【どうする家康】最高のカタルシス、徳川四天王の完成に興奮

2023.8.23 16:30

「蜻蛉切の槍」「鹿の角の兜」「大きな数珠をたすき掛け」とおなじみのフル装備で登場した本多忠勝(山田裕貴) (C)NHK

(写真6枚)

松本潤主演で、徳川家康の人生を描く大河ドラマ『どうする家康』(NHK)。8月20日放送の第32回『小牧長久手の激闘』では、酒井忠次、本多忠勝、榊原康政、井伊直政からなる「徳川四天王」がついに完成。彼らが「小牧・長久手の戦い」を勝利に導く一方で、もうひとりの重臣の出奔フラグが立ち、SNSは興奮と不安のジェットコースターとなった(以下、ネタバレあり)。

■ どうする家康、数正だけが語る不安

大軍勢を前に小牧山城に籠城する家康をおびき出すため、羽柴秀吉(ムロツヨシ)は家康の本拠地・岡崎に兵を向ける、と本多正信(松山ケンイチ)が予測。家康は小牧山城の普請を担当した榊原康政(杉野遥亮)へ、ひそかに兵を外に出すための堀を作るよう命令し、本多忠勝(山田裕貴)や井伊直政(板垣李光人)も協力する。

完成した堀を使い、康政は秀吉方の池田恒興(徳重聡)と娘婿・森長可(城田優)を急襲。直政の「赤備え」も加わって、見事に討ち取る。秀吉の援軍も忠勝が阻止し、家康たちは勝ちどきをあげた。小牧山城で全員が勝利の喜びに湧くなか、秀吉の恐ろしさと巨大な力をその目で確認した唯一の家臣・石川数正(松重豊)だけは、この先の不安を語るのだった・・・。

■ 躍進する榊原康政、今回の戦でMVP

自ら改造した抜け道を使い、戦場へ向かう榊原康政(杉野遥亮) (C)NHK
自ら改造した抜け道を使い、戦場へ向かう榊原康政(杉野遥亮) (C)NHK

最強の仲間が徐々に集まり、少しずつ成長を重ねて、大きな敵を前にして全員がそろい踏みをする・・・、少年漫画や特撮ではおなじみのシーンを体現したのがこの32回。「徳川四天王」をはじめとする家臣たちが、最終形態ともいえる姿になって秀吉軍に立ち向かっていく様を、ナレーション(寺島しのぶ)が講談のように意気揚々と紹介していくという、今作で最高にカタルシスのある展開となった。

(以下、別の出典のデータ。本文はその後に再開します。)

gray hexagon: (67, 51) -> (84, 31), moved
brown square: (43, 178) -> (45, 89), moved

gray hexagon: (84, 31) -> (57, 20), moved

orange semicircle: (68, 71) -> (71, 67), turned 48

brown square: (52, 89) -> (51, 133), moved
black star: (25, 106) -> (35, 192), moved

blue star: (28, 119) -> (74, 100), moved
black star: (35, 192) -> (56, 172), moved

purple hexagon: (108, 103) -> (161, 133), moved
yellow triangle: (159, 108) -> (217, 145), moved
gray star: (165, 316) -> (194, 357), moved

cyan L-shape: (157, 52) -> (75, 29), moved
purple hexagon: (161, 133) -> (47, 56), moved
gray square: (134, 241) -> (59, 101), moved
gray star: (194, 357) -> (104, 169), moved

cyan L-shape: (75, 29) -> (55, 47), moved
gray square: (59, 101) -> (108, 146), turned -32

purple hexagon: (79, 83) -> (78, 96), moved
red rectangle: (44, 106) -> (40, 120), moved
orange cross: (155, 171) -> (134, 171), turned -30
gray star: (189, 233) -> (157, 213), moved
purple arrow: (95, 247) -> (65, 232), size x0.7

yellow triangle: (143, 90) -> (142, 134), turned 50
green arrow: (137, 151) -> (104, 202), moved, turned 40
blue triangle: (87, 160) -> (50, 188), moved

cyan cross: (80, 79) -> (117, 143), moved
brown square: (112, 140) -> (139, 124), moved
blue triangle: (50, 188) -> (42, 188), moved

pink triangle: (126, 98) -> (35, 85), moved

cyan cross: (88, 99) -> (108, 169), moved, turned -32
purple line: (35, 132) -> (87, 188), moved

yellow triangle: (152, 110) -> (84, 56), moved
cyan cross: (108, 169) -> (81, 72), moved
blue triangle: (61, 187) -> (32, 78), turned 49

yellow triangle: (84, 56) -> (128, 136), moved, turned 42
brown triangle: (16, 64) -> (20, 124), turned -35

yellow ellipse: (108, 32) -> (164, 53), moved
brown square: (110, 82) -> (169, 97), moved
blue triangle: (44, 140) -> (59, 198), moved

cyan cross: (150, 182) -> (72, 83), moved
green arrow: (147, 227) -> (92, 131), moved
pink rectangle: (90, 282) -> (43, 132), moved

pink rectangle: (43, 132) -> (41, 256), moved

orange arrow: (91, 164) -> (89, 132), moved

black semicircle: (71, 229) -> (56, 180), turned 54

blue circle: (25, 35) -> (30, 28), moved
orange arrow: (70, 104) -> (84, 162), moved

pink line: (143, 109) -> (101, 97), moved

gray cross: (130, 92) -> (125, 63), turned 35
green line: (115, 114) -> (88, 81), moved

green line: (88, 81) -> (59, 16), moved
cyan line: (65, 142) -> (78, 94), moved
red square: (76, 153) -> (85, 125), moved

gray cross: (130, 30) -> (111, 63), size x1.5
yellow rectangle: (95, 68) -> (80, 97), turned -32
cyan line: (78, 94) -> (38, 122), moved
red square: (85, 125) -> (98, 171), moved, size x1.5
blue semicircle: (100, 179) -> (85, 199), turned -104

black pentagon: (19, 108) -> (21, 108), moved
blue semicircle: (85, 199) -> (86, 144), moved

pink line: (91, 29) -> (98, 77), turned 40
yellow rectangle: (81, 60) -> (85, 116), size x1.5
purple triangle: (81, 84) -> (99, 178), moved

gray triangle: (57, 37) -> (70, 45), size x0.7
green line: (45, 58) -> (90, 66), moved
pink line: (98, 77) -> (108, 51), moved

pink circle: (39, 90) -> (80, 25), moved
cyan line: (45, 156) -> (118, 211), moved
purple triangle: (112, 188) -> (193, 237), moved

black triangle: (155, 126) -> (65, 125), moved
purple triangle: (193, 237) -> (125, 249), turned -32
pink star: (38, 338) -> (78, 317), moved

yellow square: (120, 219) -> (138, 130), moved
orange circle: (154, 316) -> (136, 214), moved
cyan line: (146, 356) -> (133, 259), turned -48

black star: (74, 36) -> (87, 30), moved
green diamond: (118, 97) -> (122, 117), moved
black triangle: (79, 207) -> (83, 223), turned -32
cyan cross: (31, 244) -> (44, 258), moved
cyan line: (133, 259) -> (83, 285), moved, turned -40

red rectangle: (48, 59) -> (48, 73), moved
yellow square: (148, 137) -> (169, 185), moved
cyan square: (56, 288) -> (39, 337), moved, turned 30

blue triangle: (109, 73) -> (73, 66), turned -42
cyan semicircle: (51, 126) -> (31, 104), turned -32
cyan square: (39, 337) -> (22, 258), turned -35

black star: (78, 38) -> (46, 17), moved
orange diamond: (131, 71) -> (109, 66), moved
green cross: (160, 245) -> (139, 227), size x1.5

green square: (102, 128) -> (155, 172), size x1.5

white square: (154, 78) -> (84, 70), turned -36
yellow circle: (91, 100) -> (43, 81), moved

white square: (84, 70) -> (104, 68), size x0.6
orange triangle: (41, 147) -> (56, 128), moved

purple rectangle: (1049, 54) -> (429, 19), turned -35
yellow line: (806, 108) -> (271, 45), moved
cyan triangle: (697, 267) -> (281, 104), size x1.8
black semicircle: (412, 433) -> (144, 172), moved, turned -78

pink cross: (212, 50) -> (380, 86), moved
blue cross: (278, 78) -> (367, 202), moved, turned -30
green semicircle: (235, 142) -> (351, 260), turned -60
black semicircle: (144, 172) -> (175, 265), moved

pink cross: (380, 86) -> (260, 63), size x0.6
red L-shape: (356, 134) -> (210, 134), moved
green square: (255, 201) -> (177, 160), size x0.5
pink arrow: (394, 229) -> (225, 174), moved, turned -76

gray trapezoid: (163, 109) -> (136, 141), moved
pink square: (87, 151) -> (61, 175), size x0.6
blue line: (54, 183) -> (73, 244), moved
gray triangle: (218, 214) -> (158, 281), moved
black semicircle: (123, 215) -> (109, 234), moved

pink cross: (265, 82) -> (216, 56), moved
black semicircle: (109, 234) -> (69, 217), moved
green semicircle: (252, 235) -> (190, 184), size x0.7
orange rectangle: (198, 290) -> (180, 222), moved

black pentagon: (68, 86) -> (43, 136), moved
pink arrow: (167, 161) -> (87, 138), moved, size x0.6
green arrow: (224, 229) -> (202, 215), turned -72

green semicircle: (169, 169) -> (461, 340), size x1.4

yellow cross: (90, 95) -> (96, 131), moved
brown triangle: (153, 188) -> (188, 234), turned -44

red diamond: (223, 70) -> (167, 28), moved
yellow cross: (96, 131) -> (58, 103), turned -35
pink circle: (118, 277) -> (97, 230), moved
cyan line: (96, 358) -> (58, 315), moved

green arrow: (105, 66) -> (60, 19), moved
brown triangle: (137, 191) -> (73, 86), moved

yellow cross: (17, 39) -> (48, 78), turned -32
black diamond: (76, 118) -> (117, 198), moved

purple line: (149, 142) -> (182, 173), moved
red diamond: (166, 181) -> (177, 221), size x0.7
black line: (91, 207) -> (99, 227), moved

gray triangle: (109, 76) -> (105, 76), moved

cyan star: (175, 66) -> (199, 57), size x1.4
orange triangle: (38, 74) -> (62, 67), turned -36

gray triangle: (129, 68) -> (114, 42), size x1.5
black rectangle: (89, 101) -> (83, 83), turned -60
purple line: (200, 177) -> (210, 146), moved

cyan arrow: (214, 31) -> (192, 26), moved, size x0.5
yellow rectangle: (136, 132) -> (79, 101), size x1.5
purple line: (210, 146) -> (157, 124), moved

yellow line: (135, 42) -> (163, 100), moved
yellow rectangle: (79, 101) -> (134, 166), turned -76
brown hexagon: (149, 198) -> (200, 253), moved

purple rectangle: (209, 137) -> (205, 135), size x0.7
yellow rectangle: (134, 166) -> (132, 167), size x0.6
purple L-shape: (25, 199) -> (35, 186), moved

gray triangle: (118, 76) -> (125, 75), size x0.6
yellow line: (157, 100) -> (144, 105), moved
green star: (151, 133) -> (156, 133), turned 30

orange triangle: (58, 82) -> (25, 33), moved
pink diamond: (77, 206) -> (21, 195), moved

なかでも胸熱だったのは、ここまでは「小生意気な小僧」として、先輩たちや忠勝をイジるような立ち位置が多かった、榊原康政の躍進。家康の無茶ぶりに次々に応えて小牧山城を魔改造したり、正信が振った「秀吉の罵詈雑言を考えよう」コーナーでは、酒井忠次(大森南朋)がストップをかけるほどひどい文面を思いつくなど、まさにこの戦のMVPと言っていいだろう。

SNSでも、「康政花開いたね。武芸でも素晴らしい」「最初の頃は無課金勢装備とか言われてたのに、ひとかどの将として戦っているんだもんな」「こんなに力強く立派な武将に。成長し続ける小平太(康政)に、感動で胸がいっぱいです」という感慨深げなコメントが寄せられた。

■ 半年以上を経て、徳川四天王が完成

赤く染まった軍「井伊の赤備え」を率いる井伊直政(板垣李光人)(C)NHK
赤く染まった軍「井伊の赤備え」を率いる井伊直政(板垣李光人)(C)NHK

そして井伊直政が登場したときから待ちかねていた「井伊の赤備え」が、ついに初お目見え。さらには忠勝も、蜻蛉切の槍+鹿の角の兜+大きな数珠をたすき掛けという、肖像画やゲームなどでもおなじみのフル装備で登場。今回は戦場での活躍がなかった代わりに、海老すくいならぬ「天下すくい」の舞を見せた忠次を加えて、放送半年以上を経てついに完成した「徳川四天王」の姿に、SNSでは興奮が最高潮に。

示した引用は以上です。